The Uninsurable Data Center
The myth of the data center as a neutral, hardened bunker just got shattered by Iranian drones. Pure Data Centre Group has frozen all Middle East investments after shrapnel from an intercepted attack damaged its Abu Dhabi campus on Yas Island. This is not an isolated incident. Amazon Web Services took direct hits on two facilities in the UAE and a near miss in Bahrain, triggering fire suppression systems that caused water damage and cost the company an estimated $150 million in waived fees for March alone. The financial math is brutal: standard civil law frameworks force operators to eat the cost of war damage, and insurers are now openly refusing to write policies for the region. Big Tech gambled that geopolitical risk was a theoretical exercise, but a live warzone is a terrible place to park a trillion dollars in compute.
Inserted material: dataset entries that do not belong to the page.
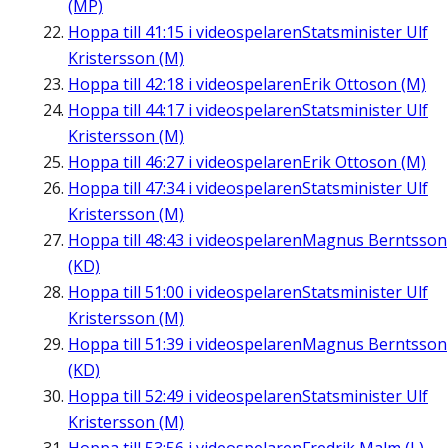
(MP)
Hoppa till
41:15
i videospelaren
Statsminister Ulf
Kristersson (M)
Hoppa till
42:18
i videospelaren
Erik Ottoson (M)
Hoppa till
44:17
i videospelaren
Statsminister Ulf
Kristersson (M)
Hoppa till
46:27
i videospelaren
Erik Ottoson (M)
Hoppa till
47:34
i videospelaren
Statsminister Ulf
Kristersson (M)
Hoppa till
48:43
i videospelaren
Magnus Berntsson
(KD)
Hoppa till
51:00
i videospelaren
Statsminister Ulf
Kristersson (M)
Hoppa till
51:39
i videospelaren
Magnus Berntsson
(KD)
Hoppa till
52:49
i videospelaren
Statsminister Ulf
Kristersson (M)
The Target List and the Retreat
Iran’s Revolutionary Guard Corps has made the threat explicit, publishing a list of “new targets” that includes offices and data centers for Google, Microsoft, Palantir, IBM, Nvidia, and Oracle. An Oracle facility in Dubai was struck by shrapnel on April 2 after an aerial interception. This is no longer about collateral damage; tech infrastructure is an intentional military objective. The response from Silicon Valley has been a confused scramble. Some are looking to downsize from massive campuses to smaller, distributed facilities, which destroys the economies of scale that make AI training profitable. Others are frantically calling defense contractors to install anti-drone systems, turning server farms into armed compounds. The entire premise of the Stargate initiative and the Gulf’s bid to become a third AI superpower alongside the US and China is now in doubt. Pure DC’s CEO is calling the pause “temporary,” but rebuilding investor confidence after a war zone is a multi decade problem, not a quarterly one.